You might even have memories of them. Clambering up a stony outcrop, finding a friendly patch of the woody little plants, spotting amongst their green the tiny spots of unmistakable blue, each one a beckoning promise of that inimitable burst of sweetness in your mouth.
Native to North America, the plant is found in two varieties, the more productive high-bush blueberry and the hardier low-bush blueberry. High-bush blueberries have been cultivated in Ontario since 1976, according to Foodland Ontario, and are a good source of fibre and Vitamin C, which should offset your sugar-guilt some.
Our blueberry tour starts at Muskoka Lakes Winery and Farms, a place historically more famous for cranberries, but which has its own Blueberry Hill (and yes, co-owner Wendy Hogarth does think she had the song in the back of her mind when she named it).
The winery’s philosophy is to use what grows naturally in the place Hogarth, her husband Murray Johnson and their children love: Muskoka.
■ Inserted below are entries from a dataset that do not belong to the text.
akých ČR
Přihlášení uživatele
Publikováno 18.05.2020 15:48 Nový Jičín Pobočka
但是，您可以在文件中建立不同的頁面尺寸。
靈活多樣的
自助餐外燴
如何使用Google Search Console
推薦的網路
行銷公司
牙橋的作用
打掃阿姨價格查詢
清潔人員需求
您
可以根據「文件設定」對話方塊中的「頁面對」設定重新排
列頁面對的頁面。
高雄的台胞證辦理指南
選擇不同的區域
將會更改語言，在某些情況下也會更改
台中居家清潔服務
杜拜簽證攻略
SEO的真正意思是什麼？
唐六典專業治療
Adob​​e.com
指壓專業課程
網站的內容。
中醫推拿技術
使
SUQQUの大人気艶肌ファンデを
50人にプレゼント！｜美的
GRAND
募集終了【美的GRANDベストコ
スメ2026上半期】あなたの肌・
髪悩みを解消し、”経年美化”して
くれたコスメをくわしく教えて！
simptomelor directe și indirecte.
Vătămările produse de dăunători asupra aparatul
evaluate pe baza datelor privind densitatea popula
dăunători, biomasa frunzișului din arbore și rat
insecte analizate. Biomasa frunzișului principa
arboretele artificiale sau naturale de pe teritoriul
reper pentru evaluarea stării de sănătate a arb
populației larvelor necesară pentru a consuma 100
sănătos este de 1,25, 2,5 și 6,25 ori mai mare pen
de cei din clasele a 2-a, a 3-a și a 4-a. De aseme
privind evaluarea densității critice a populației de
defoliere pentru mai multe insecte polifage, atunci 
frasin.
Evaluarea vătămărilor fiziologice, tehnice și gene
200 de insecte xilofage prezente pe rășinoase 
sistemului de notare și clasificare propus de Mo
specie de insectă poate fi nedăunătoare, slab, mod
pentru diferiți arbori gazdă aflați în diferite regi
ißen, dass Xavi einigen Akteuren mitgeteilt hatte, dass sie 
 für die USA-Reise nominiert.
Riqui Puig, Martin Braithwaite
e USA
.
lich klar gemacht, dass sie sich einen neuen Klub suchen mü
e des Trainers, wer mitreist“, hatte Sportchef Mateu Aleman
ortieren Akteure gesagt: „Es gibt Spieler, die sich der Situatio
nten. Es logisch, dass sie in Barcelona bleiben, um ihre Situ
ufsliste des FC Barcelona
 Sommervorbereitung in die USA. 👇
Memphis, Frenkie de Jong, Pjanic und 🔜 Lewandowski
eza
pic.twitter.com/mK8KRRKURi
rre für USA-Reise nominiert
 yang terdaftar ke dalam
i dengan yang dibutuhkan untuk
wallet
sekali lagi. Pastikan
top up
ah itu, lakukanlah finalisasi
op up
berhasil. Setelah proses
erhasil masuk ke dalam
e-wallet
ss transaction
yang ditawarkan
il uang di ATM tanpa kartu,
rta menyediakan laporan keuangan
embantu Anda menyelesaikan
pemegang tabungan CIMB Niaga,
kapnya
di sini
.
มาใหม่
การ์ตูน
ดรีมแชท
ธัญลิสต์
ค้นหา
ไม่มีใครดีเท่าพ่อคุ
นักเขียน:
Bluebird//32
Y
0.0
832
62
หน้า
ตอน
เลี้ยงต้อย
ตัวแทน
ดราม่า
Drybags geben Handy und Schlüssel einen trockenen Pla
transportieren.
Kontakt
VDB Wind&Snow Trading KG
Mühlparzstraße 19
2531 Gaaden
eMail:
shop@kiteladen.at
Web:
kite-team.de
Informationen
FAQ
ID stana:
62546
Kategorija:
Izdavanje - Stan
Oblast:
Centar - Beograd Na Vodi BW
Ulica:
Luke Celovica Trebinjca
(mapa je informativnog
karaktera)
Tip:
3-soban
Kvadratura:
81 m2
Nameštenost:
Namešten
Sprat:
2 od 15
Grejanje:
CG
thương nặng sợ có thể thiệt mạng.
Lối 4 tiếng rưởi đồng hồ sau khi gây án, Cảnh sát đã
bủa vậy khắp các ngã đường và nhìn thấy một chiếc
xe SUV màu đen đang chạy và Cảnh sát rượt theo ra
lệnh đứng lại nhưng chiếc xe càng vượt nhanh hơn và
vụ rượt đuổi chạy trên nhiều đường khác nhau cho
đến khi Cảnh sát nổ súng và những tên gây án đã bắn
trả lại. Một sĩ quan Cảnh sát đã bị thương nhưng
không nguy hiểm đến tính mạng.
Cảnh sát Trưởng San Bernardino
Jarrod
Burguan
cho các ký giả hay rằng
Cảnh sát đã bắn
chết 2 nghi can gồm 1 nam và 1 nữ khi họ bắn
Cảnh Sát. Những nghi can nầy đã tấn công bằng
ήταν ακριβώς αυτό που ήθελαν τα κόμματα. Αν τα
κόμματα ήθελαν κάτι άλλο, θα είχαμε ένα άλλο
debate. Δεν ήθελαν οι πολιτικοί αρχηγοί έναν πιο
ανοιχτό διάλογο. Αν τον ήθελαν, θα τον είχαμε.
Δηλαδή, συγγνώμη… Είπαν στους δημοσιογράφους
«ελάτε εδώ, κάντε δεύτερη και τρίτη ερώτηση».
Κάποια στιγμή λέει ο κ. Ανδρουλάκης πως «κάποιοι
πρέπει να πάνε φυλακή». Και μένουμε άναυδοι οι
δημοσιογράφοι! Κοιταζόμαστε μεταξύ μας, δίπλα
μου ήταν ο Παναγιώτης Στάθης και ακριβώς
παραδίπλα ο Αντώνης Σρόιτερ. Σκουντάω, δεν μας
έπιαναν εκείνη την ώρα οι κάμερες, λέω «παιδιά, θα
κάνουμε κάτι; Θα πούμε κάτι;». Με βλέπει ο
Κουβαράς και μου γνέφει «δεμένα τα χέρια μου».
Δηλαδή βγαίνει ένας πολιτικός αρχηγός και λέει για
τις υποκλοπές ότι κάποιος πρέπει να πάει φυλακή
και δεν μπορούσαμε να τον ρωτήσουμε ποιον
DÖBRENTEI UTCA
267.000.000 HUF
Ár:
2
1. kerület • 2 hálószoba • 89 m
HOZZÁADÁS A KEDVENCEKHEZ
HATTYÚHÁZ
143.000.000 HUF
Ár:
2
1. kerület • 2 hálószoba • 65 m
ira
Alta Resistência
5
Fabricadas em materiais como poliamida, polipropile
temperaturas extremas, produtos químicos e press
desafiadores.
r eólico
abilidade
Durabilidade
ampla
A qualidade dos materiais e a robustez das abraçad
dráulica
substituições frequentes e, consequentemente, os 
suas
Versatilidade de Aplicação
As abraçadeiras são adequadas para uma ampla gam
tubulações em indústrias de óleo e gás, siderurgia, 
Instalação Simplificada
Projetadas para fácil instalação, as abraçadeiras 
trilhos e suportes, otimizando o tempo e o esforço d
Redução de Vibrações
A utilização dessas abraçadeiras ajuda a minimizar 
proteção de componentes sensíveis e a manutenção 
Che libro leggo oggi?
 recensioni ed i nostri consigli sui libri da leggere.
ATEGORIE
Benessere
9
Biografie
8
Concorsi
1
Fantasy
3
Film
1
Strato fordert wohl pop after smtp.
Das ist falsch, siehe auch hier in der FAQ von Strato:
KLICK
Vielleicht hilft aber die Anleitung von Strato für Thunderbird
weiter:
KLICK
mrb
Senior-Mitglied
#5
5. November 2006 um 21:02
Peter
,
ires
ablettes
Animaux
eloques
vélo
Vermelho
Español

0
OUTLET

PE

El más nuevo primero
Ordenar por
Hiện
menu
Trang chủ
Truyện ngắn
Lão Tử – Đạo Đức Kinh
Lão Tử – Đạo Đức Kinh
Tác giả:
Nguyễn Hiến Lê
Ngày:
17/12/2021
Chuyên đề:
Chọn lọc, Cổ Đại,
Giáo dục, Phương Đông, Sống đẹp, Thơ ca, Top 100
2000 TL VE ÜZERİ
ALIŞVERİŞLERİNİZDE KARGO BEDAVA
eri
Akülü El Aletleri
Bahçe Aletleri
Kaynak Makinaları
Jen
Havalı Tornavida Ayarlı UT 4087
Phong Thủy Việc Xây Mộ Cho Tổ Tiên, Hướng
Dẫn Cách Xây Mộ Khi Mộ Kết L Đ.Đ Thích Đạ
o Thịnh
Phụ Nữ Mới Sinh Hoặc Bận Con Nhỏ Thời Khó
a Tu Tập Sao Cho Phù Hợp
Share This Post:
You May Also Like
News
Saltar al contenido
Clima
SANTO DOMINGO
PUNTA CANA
“Blueberries and cranberries are Muskoka’s only native-grown fruits,” she says. “Blueberries grow all over the farm, but they’re hard to harvest.” Hence for about five years, the family has been experimenting with blueberry cultivation on the hill, looking at hardy, high-bush and half-high (hybrid) varieties. Blueberry Hill is part of the winery tour.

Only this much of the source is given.